__TASK DESCRIPTION__
Take the entries that follow and write each one out exactly.

__EXTRACTED DATA__
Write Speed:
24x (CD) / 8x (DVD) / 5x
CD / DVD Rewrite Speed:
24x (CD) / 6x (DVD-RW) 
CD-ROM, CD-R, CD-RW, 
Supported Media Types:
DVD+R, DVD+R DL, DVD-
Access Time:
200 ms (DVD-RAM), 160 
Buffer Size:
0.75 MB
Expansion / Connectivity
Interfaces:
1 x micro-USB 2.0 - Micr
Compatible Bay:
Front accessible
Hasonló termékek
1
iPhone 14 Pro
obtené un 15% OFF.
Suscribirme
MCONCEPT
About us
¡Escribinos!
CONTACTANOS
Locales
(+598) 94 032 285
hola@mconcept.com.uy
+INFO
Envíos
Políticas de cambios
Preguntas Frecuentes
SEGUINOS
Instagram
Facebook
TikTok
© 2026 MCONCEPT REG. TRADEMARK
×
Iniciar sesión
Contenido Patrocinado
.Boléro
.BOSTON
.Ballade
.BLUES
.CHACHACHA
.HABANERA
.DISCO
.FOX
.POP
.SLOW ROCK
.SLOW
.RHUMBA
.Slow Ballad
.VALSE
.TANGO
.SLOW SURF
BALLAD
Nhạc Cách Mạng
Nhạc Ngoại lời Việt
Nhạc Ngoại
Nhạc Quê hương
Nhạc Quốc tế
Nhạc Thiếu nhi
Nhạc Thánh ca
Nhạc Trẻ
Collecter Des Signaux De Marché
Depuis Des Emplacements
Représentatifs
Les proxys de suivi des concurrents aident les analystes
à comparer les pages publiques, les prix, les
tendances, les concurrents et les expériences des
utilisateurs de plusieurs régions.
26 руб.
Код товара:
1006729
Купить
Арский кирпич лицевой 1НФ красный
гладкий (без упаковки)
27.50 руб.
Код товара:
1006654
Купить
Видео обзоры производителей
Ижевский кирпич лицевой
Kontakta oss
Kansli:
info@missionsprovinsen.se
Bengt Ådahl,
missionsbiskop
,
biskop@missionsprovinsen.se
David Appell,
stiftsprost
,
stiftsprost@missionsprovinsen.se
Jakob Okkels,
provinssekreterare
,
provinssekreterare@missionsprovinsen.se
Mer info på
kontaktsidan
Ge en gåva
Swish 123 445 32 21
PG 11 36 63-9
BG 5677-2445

__REPLY TO THE TASK__
Write Speed:
24x (CD) / 8x (DVD) / 5x
CD / DVD Rewrite Speed:
24x (CD) / 6x (DVD-RW) 
CD-ROM, CD-R, CD-RW, 
Supported Media Types:
DVD+R, DVD+R DL, DVD-
Access Time:
200 ms (DVD-RAM), 160 
Buffer Size:
0.75 MB
Expansion / Connectivity
Interfaces:
1 x micro-USB 2.0 - Micr
Compatible Bay:
Front accessible
Hasonló termékek
1
iPhone 14 Pro
obtené un 15% OFF.
Suscribirme
MCONCEPT
About us
¡Escribinos!
CONTACTANOS
Locales
(+598) 94 032 285
hola@mconcept.com.uy
+INFO
Envíos
Políticas de cambios
Preguntas Frecuentes
SEGUINOS
Instagram
Facebook
TikTok
© 2026 MCONCEPT REG. TRADEMARK
×
Iniciar sesión
Contenido Patrocinado
.Boléro
.BOSTON
.Ballade
.BLUES
.CHACHACHA
.HABANERA
.DISCO
.FOX
.POP
.SLOW ROCK
.SLOW
.RHUMBA
.Slow Ballad
.VALSE
.TANGO
.SLOW SURF
BALLAD
Nhạc Cách Mạng
Nhạc Ngoại lời Việt
Nhạc Ngoại
Nhạc Quê hương
Nhạc Quốc tế
Nhạc Thiếu nhi
Nhạc Thánh ca
Nhạc Trẻ
Collecter Des Signaux De Marché
Depuis Des Emplacements
Représentatifs
Les proxys de suivi des concurrents aident les analystes
à comparer les pages publiques, les prix, les
tendances, les concurrents et les expériences des
utilisateurs de plusieurs régions.
26 руб.
Код товара:
1006729
Купить
Арский кирпич лицевой 1НФ красный
гладкий (без упаковки)
27.50 руб.
Код товара:
1006654
Купить
Видео обзоры производителей
Ижевский кирпич лицевой
Kontakta oss
Kansli:
info@missionsprovinsen.se
Bengt Ådahl,
missionsbiskop
,
biskop@missionsprovinsen.se
David Appell,
stiftsprost
,
stiftsprost@missionsprovinsen.se
Jakob Okkels,
provinssekreterare
,
provinssekreterare@missionsprovinsen.se
Mer info på
kontaktsidan
Ge en gåva
Swish 123 445 32 21
PG 11 36 63-9
BG 5677-2445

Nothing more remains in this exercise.